Page-level text extractions
<<<<
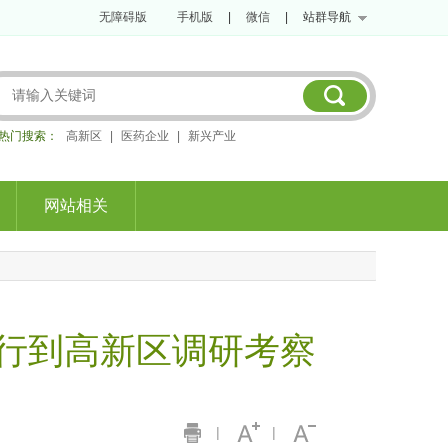
无障碍版
手机版
|
微信
|
站群导航
热门搜索：
高新区
|
医药企业
|
新兴产业
网站相关
行到高新区调研考察
|
|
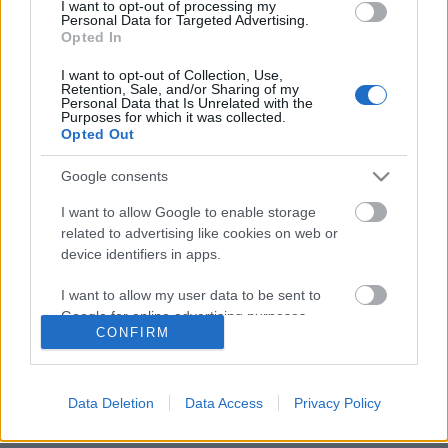
I want to opt-out of processing my
Personal Data for Targeted Advertising.
milliárdok
Opted In
pgeri
•
2009. december 16.
31
I want to opt-out of Collection, Use,
Retention, Sale, and/or Sharing of my
Personal Data that Is Unrelated with the
Belátom, régen volt hír, mégis írni kell róla, mert
Purposes for which it was collected.
állatorvosi ló. Ugye mindenki által ismert probléma,
Opted Out
hogy a távfűtéssel rendelkező házak (nagy része
panel) fűtési költsége irreálisan magas, télen nem
Google consents
ritkák a 40-50 ezres számlák sem. A helyzet nyilván
I want to allow Google to enable storage
megoldásért…
related to advertising like cookies on web or
device identifiers in apps.
Mentsük meg a Dunakeszi
I want to allow my user data to be sent to
tőzeglápot
Google for online advertising purposes.
CONFIRM
Rebeka LMP
•
2009. december 10.
78
I want to allow Google to send me
personalized advertising.
A nemrégiben szélesebb nyilvánosság elé került
Data Deletion
Data Access
Privacy Policy
Dunakeszi tőzegláp kálváriája jellemző és
I want to allow Google to enable storage
kiábrándító látleletet ad a hazai természetvédelmi
related to analytics like cookies on web or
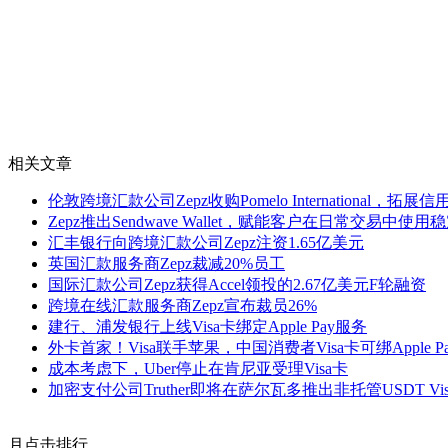
相关文章
伦敦跨境汇款公司Zepz收购Pomelo International，拓展
Zepz推出Sendwave Wallet，赋能客户在日常交易中使用
汇丰银行向跨境汇款公司Zepz注资1.65亿美元
英国汇款服务商Zepz裁减20%员工
国际汇款公司Zepz获得Accel领投的2.67亿美元F轮融资
跨境在线汇款服务商Zepz宣布裁员26%
建行、浦发银行上线Visa卡绑定Apple Pay服务
外卡首家！Visa联手苹果，中国消费者Visa卡可绑Apple Pa
成本考虑下，Uber停止在肯尼亚受理Visa卡
加密支付公司Truther即将在萨尔瓦多推出非托管USDT Vi
月点击排行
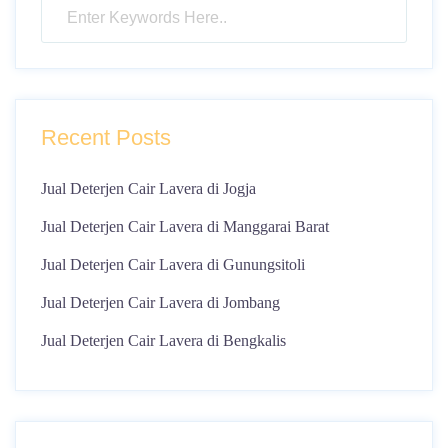
Recent Posts
Jual Deterjen Cair Lavera di Jogja
Jual Deterjen Cair Lavera di Manggarai Barat
Jual Deterjen Cair Lavera di Gunungsitoli
Jual Deterjen Cair Lavera di Jombang
Jual Deterjen Cair Lavera di Bengkalis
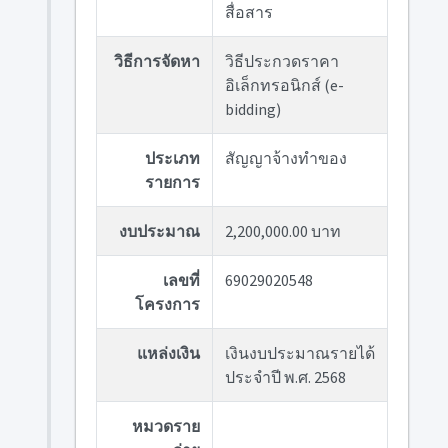
สื่อสาร
วิธีการจัดหา
วิธีประกวดราคา
อิเล็กทรอนิกส์ (e-
bidding)
ประเภท
สัญญาจ้างทำของ
รายการ
งบประมาณ
2,200,000.00 บาท
เลขที่
69029020548
โครงการ
แหล่งเงิน
เงินงบประมาณรายได้
ประจำปี พ.ศ. 2568
หมวดราย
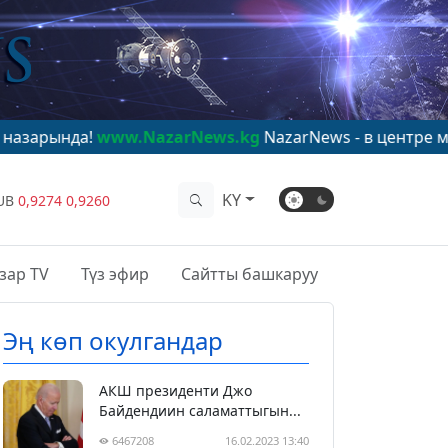
www.NazarNews.kg
NazarNews - в центре мирового вни
KY
UB
0,9274
0,9260
зар TV
Түз эфир
Сайтты башкаруу
Эң көп окулгандар
АКШ президенти Джо
Байдендиин саламаттыгын...
6467208
16.02.2023 13:40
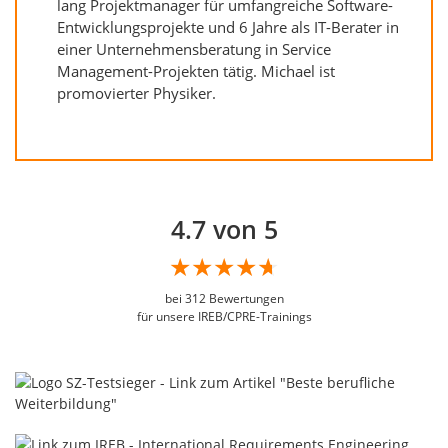
lang Projektmanager für umfangreiche Software-
Entwicklungsprojekte und 6 Jahre als IT-Berater in
einer Unternehmensberatung in Service
Management-Projekten tätig. Michael ist
promovierter Physiker.
4.7 von 5
bei
312
Bewertungen
für unsere IREB/CPRE-Trainings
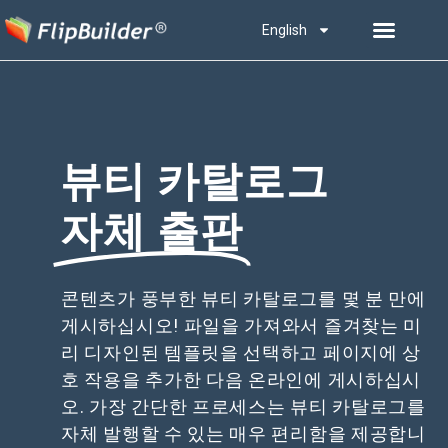
English
뷰티 카탈로그
자체 출판
콘텐츠가 풍부한 뷰티 카탈로그를 몇 분 만에
게시하십시오! 파일을 가져와서 즐겨찾는 미
리 디자인된 템플릿을 선택하고 페이지에 상
호 작용을 추가한 다음 온라인에 게시하십시
오. 가장 간단한 프로세스는 뷰티 카탈로그를
자체 발행할 수 있는 매우 편리함을 제공합니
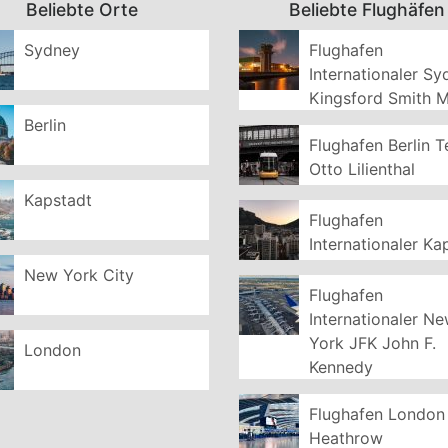
Beliebte Orte
Beliebte Flughäfen
Sydney
Flughafen
Internationaler S
Kingsford Smith 
Berlin
Flughafen Berlin T
Otto Lilienthal
Kapstadt
Flughafen
Internationaler Ka
New York City
Flughafen
Internationaler N
York JFK John F.
London
Kennedy
Flughafen London
Heathrow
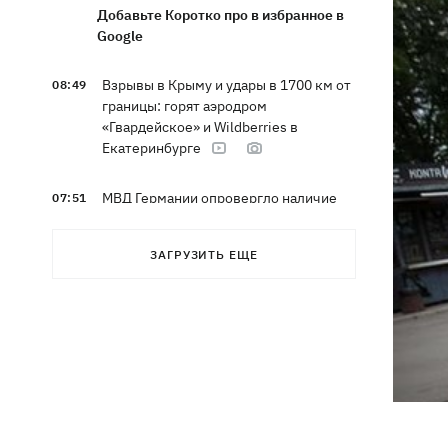
Добавьте Коротко про в избранное в
Google
Взрывы в Крыму и удары в 1700 км от
08:49
границы: горят аэродром
«Гвардейское» и Wildberries в
Екатеринбурге
МВД Германии опровергло наличие
07:51
оружия для Украины на самолете
"Антонов", возле которого нашли
ЗАГРУЗИТЬ ЕЩЕ
дрон
Федоров заявил, что продолжает
07:27
переговоры с Маском об
использовании Starlink на территории
РФ
07:00
5000 гривен на первоклассника: все,
что нужно знать о «Пакунке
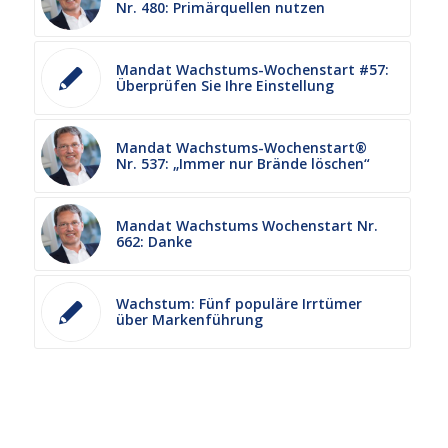
Nr. 480: Primärquellen nutzen
Mandat Wachstums-Wochenstart #57:
Überprüfen Sie Ihre Einstellung
Mandat Wachstums-Wochenstart®
Nr. 537: „Immer nur Brände löschen“
Mandat Wachstums Wochenstart Nr.
662: Danke
Wachstum: Fünf populäre Irrtümer
über Markenführung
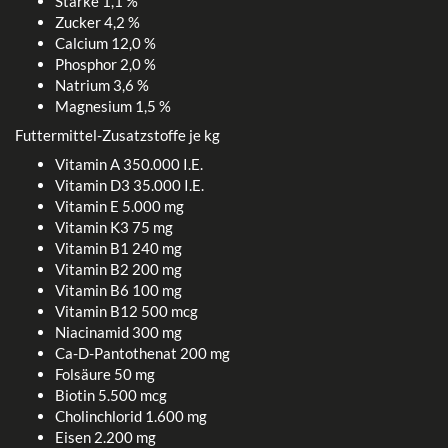
Stärke 1,1 %
Zucker 4,2 %
Calcium 12,0 %
Phosphor 2,0 %
Natrium 3,6 %
Magnesium 1,5 %
Futtermittel-Zusatzstoffe je kg
Vitamin A 350.000 I.E.
Vitamin D3 35.000 I.E.
Vitamin E 5.000 mg
Vitamin K3 75 mg
Vitamin B1 240 mg
Vitamin B2 200 mg
Vitamin B6 100 mg
Vitamin B12 500 mcg
Niacinamid 300 mg
Ca-D-Pantothenat 200 mg
Folsäure 50 mg
Biotin 5.500 mcg
Cholinchlorid 1.600 mg
Eisen 2.200 mg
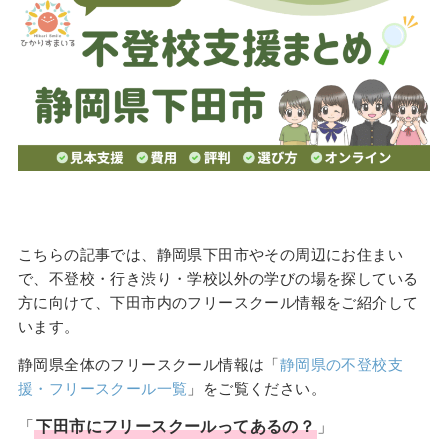
こちらの記事では、静岡県下田市やその周辺にお住まい
で、不登校・行き渋り・学校以外の学びの場を探している
方に向けて、下田市内のフリースクール情報をご紹介して
います。
静岡県全体のフリースクール情報は「
静岡県の不登校支
援・フリースクール一覧
」をご覧ください。
「
下田市
に
フリースクール
ってあるの？
」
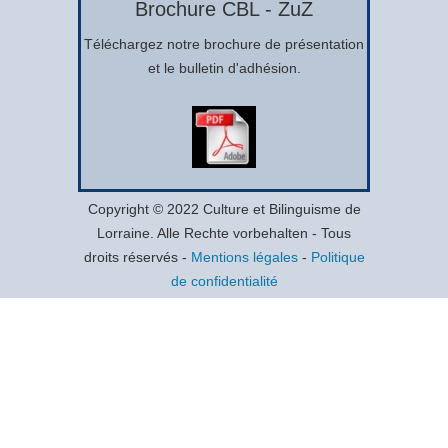
Brochure CBL - ZuZ
Téléchargez notre brochure de présentation
et le bulletin d'adhésion.
Copyright © 2022 Culture et Bilinguisme de
Lorraine. Alle Rechte vorbehalten - Tous
droits réservés -
Mentions légales
-
Politique
de confidentialité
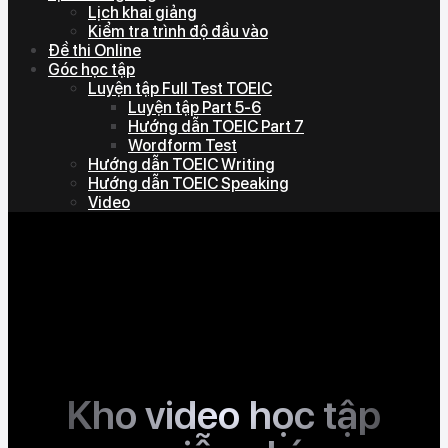
Lịch khai giảng
Kiểm tra trình độ đầu vào
Đề thi Online
Góc học tập
Luyện tập Full Test TOEIC
Luyện tập Part 5-6
Hướng dẫn TOEIC Part 7
Wordform Test
Hướng dẫn TOEIC Writing
Hướng dẫn TOEIC Speaking
Video
Kho video học tập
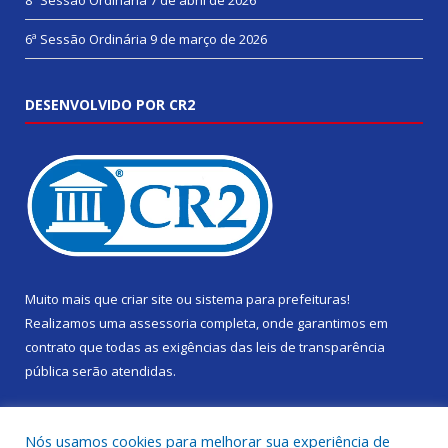
8ª Sessão Ordinária
7 de abril de 2026
6ª Sessão Ordinária
9 de março de 2026
DESENVOLVIDO POR CR2
Muito mais que
criar site
ou
sistema para prefeituras
!
Realizamos uma
assessoria
completa, onde garantimos em
contrato que todas as exigências das
leis de transparência
pública
serão atendidas.
Conheça o
PNTP
e o
Radar da Transparência Pública
Nós usamos cookies para melhorar sua experiência de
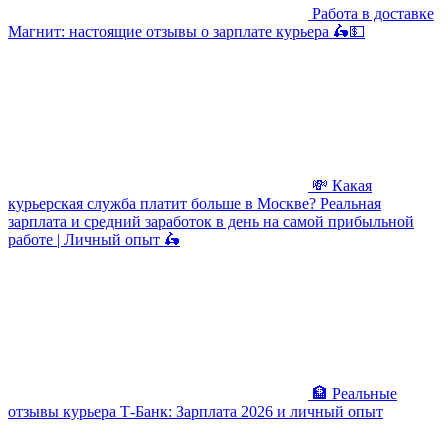
Работа в доставке
Магнит: настоящие отзывы о зарплате курьера 🛵💵
💸 Какая
курьерская служба платит больше в Москве? Реальная
зарплата и средний заработок в день на самой прибыльной
работе | Личный опыт 🛵
🏦 Реальные
отзывы курьера Т-Банк: Зарплата 2026 и личный опыт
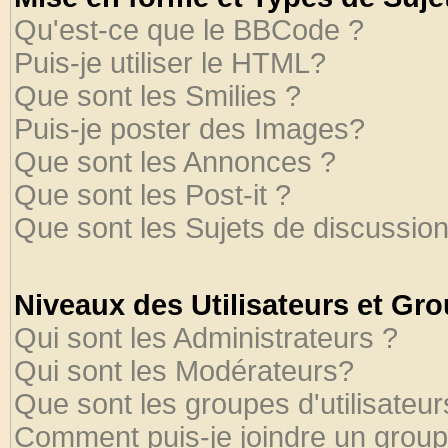
Qu'est-ce que le BBCode ?
Puis-je utiliser le HTML?
Que sont les Smilies ?
Puis-je poster des Images?
Que sont les Annonces ?
Que sont les Post-it ?
Que sont les Sujets de discussion
Niveaux des Utilisateurs et Gr
Qui sont les Administrateurs ?
Qui sont les Modérateurs?
Que sont les groupes d'utilisateur
Comment puis-je joindre un groupe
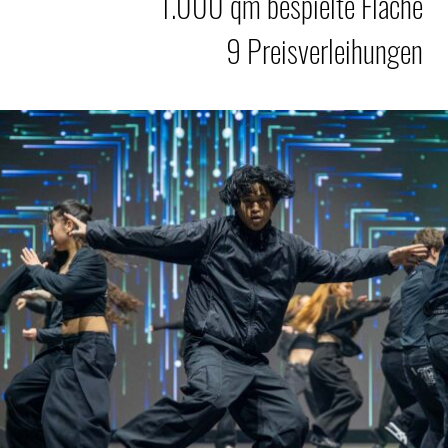
1.000 qm bespielte Fläche
9 Preisverleihungen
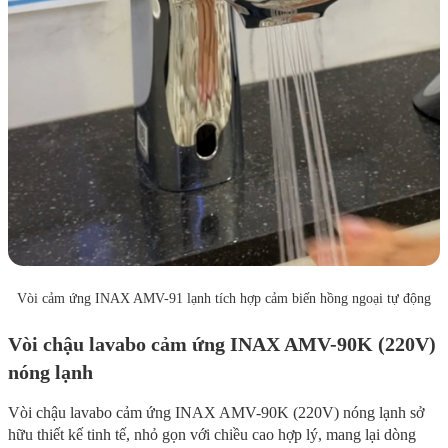
Vòi cảm ứng INAX AMV-91 lạnh tích hợp cảm biến hồng ngoại tự động
Vòi chậu lavabo cảm ứng INAX AMV-90K (220V)
nóng lạnh
Vòi chậu lavabo cảm ứng INAX AMV-90K (220V) nóng lạnh sở
hữu thiết kế tinh tế, nhỏ gọn với chiều cao hợp lý, mang lại dòng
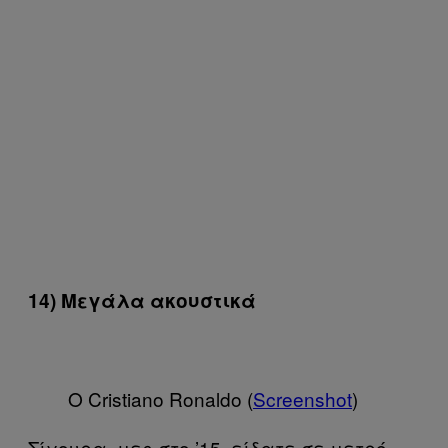
14) Μεγάλα ακουστικά
O Cristiano Ronaldo (
Screenshot
)
Σίγουρα, μες στο ’15, είδατε σε μετρό,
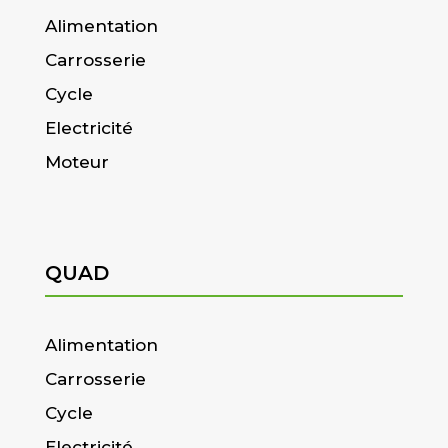
Alimentation
Carrosserie
Cycle
Electricité
Moteur
QUAD
Alimentation
Carrosserie
Cycle
Electricité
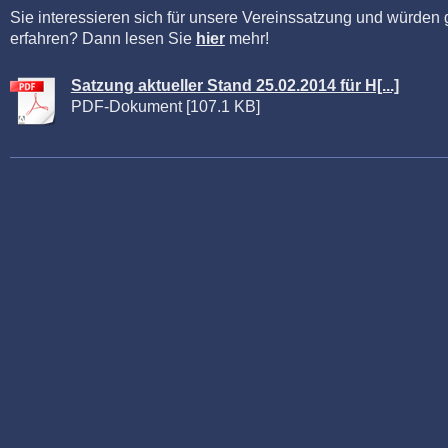
Sie interessieren sich für unsere Vereinssatzung und würden
erfahren? Dann lesen Sie
hier
mehr!
Satzung aktueller Stand 25.02.2014 für H[...]
PDF-Dokument [107.1 KB]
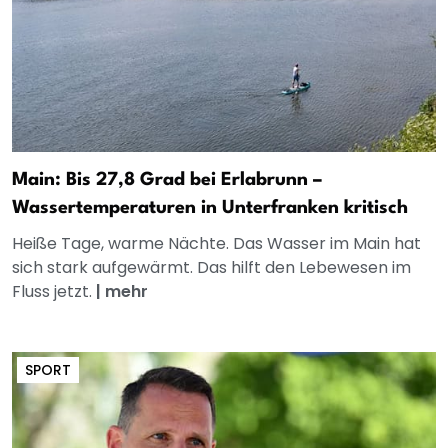
Main: Bis 27,8 Grad bei Erlabrunn –
Wassertemperaturen in Unterfranken kritisch
Heiße Tage, warme Nächte. Das Wasser im Main hat
sich stark aufgewärmt. Das hilft den Lebewesen im
Fluss jetzt.
|
mehr
SPORT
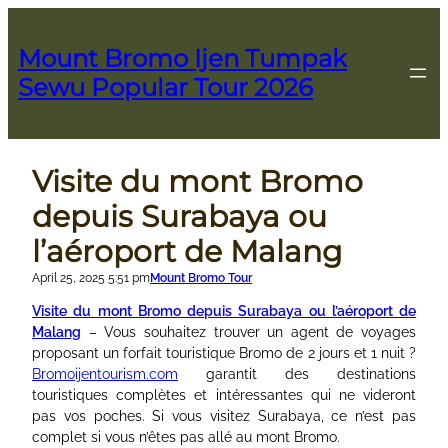
Skip
to
Mount Bromo Ijen Tumpak
content
Sewu Popular Tour 2026
Visite du mont Bromo
depuis Surabaya ou
l’aéroport de Malang
April 25, 2025 5:51 pm
Mount Bromo Tour
Visite du mont Bromo depuis Surabaya ou l’aéroport de
Malang
– Vous souhaitez trouver un agent de voyages
proposant un forfait touristique Bromo de 2 jours et 1 nuit ?
Bromoijentourism.com
garantit des destinations
touristiques complètes et intéressantes qui ne videront
pas vos poches. Si vous visitez Surabaya, ce n’est pas
complet si vous n’êtes pas allé au mont Bromo.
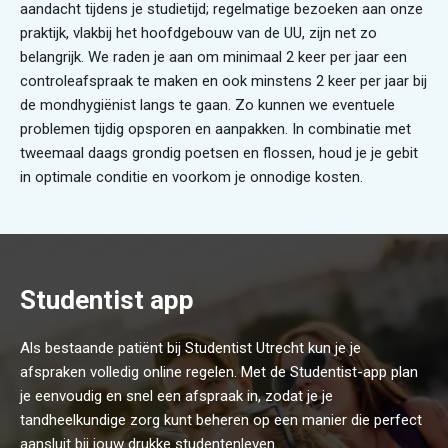
aandacht tijdens je studietijd; regelmatige bezoeken aan onze
praktijk, vlakbij het hoofdgebouw van de UU, zijn net zo
belangrijk. We raden je aan om minimaal 2 keer per jaar een
controleafspraak te maken en ook minstens 2 keer per jaar bij
de mondhygiënist langs te gaan. Zo kunnen we eventuele
problemen tijdig opsporen en aanpakken. In combinatie met
tweemaal daags grondig poetsen en flossen, houd je je gebit
in optimale conditie en voorkom je onnodige kosten.
Studentist app
Als bestaande patiënt bij Studentist Utrecht kun je je
afspraken volledig online regelen. Met de Studentist-app plan
je eenvoudig en snel een afspraak in, zodat je je
tandheelkundige zorg kunt beheren op een manier die perfect
aansluit bij jouw drukke studentenleven.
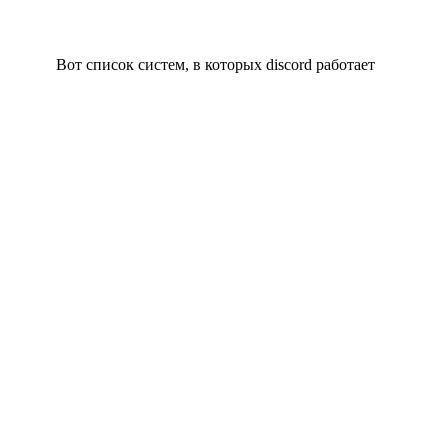
Вот список систем, в которых discord работает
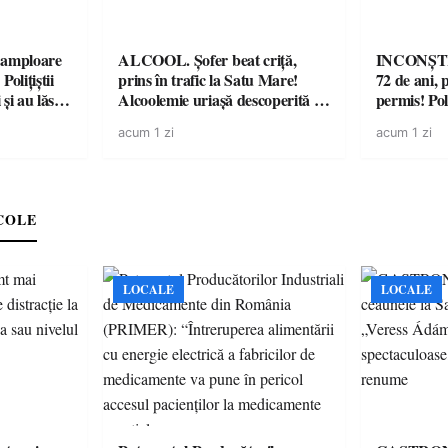
amploare
ALCOOL. Șofer beat criță,
INCONȘTI
olițiștii
prins în trafic la Satu Mare!
72 de ani, 
și au lăsat
Alcoolemie uriașă descoperită de
permis! Poli
într-o
polițiști
cu un dosa
acum 1 zi
acum 1 zi
COLE
LOCALE
LOCALE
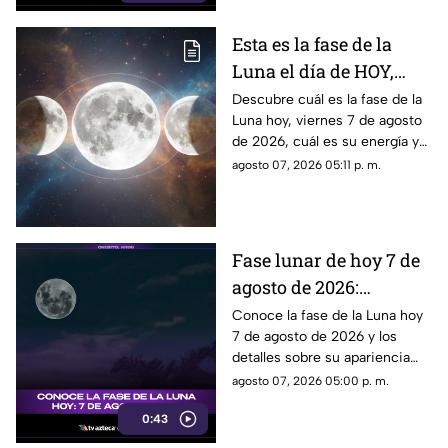
entre quienes se encontraban
en el lugar.
Esta es la fase de la
Luna el día de HOY,
viernes 7 de agosto de
Descubre cuál es la fase de la
Luna hoy, viernes 7 de agosto
2026: ¿Cómo se verá el
de 2026, cuál es su energía y
astro durante la noche?
cómo nos podría afectar.
agosto 07, 2026 05:11 p. m.
Conoce todas las fases
lunares.
Fase lunar de hoy 7 de
agosto de 2026:
descubre cómo luce la
Conoce la fase de la Luna hoy
7 de agosto de 2026 y los
Luna y su significado
detalles sobre su apariencia
durante esta jornada.
agosto 07, 2026 05:00 p. m.
0:43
>>>>
TASK OBJECTIVE | From the entries above, copy every line containing the word "Part".

RESPONSE TO THIS TASK |
Luyện tập Part 5-6
Hướng dẫn TOEIC Part 7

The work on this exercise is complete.